# Binning contigs into MAGs for follow-up simulations

Samuel Barnett

### Introduction

Now that I have contigs from the follow-up simulations, I want to bin them into metagenome assembled genomes (MAGs). I'll use MetaBAT for this.

## 1) Initialization

First I need to import the python modules I'll use, set some variables, initiate R magic, and create/get into the working directory.

In [2]:
import os
workDir = '/home/sam/data/SIPSim2_data/RealWorld_study3/followup_sims'

nprocs = 20

In [3]:
if not os.path.isdir(workDir):
    print("Working directory does not exist!!!")
%cd $workDir

/home/sam/data/SIPSim2_data/RealWorld_study3/followup_sims


## 2) Mapping reads to contigs

Before binning I need to get the coverage of each contig in each read set within the group defined by the co-assembly. Here, this group is defined by the factor being tested.

In [None]:
binDir = os.path.join(workDir, 'binning')
if not os.path.exists(binDir):
    os.makedirs(binDir)
    
for followup_set in ['incorp25_lowGC', 'incorp100_lowGC', 
                     'lightwindow_highGC', 'mediumwindow_highGC', 'heavywindow_highGC']:
    fastqDir = os.path.join(workDir, followup_set)

    for exp_type in ['SIP', 'nonSIP']:
        subbinDir = '_'.join([followup_set, exp_type])
        subbinDir = os.path.join(binDir, subbinDir)
        if not os.path.exists(subbinDir):
            os.makedirs(subbinDir)
        %cd $subbinDir

        contigFile = '_'.join([followup_set, exp_type])
        contigFile = os.path.join(workDir, 'coassembly', contigFile, 'final.contigs.fa')

        for lib in [1, 2, 3, 4, 5, 6]:
            print(' '.join(['Mapping reads for', followup_set, 
                            exp_type, 'experiment library', str(lib)]))
            if exp_type == 'SIP':
                F_fastq = [f for f in os.listdir(fastqDir) if '_'.join(['library', str(lib), 'window']) in f if 'f.fastq.gz' in f][0]
                R_fastq = [f for f in os.listdir(fastqDir) if '_'.join(['library', str(lib), 'window']) in f if 'r.fastq.gz' in f][0]

            elif exp_type == 'nonSIP':
                F_fastq = '_'.join(['nonSIP_library', str(lib), 'reads_f.fastq.gz'])
                R_fastq = '_'.join(['nonSIP_library', str(lib), 'reads_r.fastq.gz'])
            else:
                print("Error with selecting files")
            F_fastq = os.path.join(fastqDir, F_fastq)
            R_fastq = os.path.join(fastqDir, R_fastq)

            if not os.path.isfile(F_fastq):
                print(' '.join([F_fastq, 'does not exist']))
            if not os.path.isfile(R_fastq):
                print(' '.join([R_fastq, 'does not exist']))

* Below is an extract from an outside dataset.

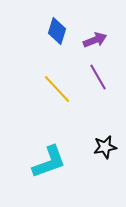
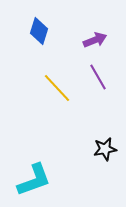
blue diamond: moved 18 px left
yellow line: moved 1 px up
black star: moved 2 px down
cyan L-shape: moved 15 px left, 18 px down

            # Reorder reads so that they are paired
            print('Reordering reads')
            cmd = ''.join(['repair.sh in1=', F_fastq, ' in2=', R_fastq, 
                           ' out1=repaired1.fastq.gz out2=repaired2.fastq.gz outs=repairedS.fastq.gz'])
            print(cmd)
            os.system(cmd)

            # Map reads
            print('Mapping reads')
            samname = ''.join(['library_', str(lib), '.sam'])
            cmd = ''.join(['bbmap.sh ref=', contigFile,
                           ' in=repaired1.fastq.gz in2=repaired2.fastq.gz', 
                           ' out=', samname, ' threads=', str(nprocs), 
                           ' bamscript=bs.sh; sh bs.sh'])
            print(cmd)
            os.system(cmd)

            # Remove "repaired" reads
            print('Removing reordered reads')
            cmd = 'rm repaired1.fastq.gz repaired2.fastq.gz repairedS.fastq.gz'
            print(cmd)
            os.system(cmd)

            print('\n')

        print('\n')



/home/sam/data/SIPSim2_data/RealWorld_study3/followup_sims/binning/incorp25_lowGC_SIP
Mapping reads for incorp25_lowGC SIP experiment library 1
Reordering reads
repair.sh in1=/home/sam/data/SIPSim2_data/RealWorld_study3/followup_sims/incorp25_lowGC/library_1_window_1.72-1.77_reads_f.fastq.gz in2=/home/sam/data/SIPSim2_data/RealWorld_study3/followup_sims/incorp25_lowGC/library_1_window_1.72-1.77_reads_r.fastq.gz out1=repaired1.fastq.gz out2=repaired2.fastq.gz outs=repairedS.fastq.gz
Mapping reads
bbmap.sh ref=/home/sam/data/SIPSim2_data/RealWorld_study3/followup_sims/coassembly/incorp25_lowGC_SIP/final.contigs.fa in=repaired1.fastq.gz in2=repaired2.fastq.gz out=library_1.sam threads=20 bamscript=bs.sh; sh bs.sh
Removing reordered reads
rm repaired1.fastq.gz repaired2.fastq.gz repairedS.fastq.gz


Mapping reads for incorp25_lowGC SIP experiment library 2
Reordering reads
repair.sh in1=/home/sam/data/SIPSim2_data/RealWorld_study3/followup_sims/incorp25_lowGC/library_2_window_1.72-1.77_rea

In [7]:
print("Done")

Done


## 3) Binning with MetaBat

Now I'll do the binning within each group. Again group is defined by the factor being tested.

In [None]:
exp_dict = {'SIP': 'window', 'nonSIP': 'nonSIP'}

binDir = os.path.join(workDir, 'binning')
#if not os.path.exists(binDir):
#    os.makedirs(binDir)
    
for followup_set in ['incorp25_lowGC', 'incorp100_lowGC', 
                     'lightwindow_highGC', 'mediumwindow_highGC', 'heavywindow_highGC']:
    for exp_type in ['SIP', 'nonSIP']:
        subbinDir = '_'.join([followup_set, exp_type])
        subbinDir = os.path.join(binDir, subbinDir)
        if not os.path.exists(subbinDir):
            os.makedirs(subbinDir)
        %cd $subbinDir

        contigFile = '_'.join([followup_set, exp_type])
        contigFile = os.path.join(workDir, 'coassembly', contigFile, 'final.contigs.fa')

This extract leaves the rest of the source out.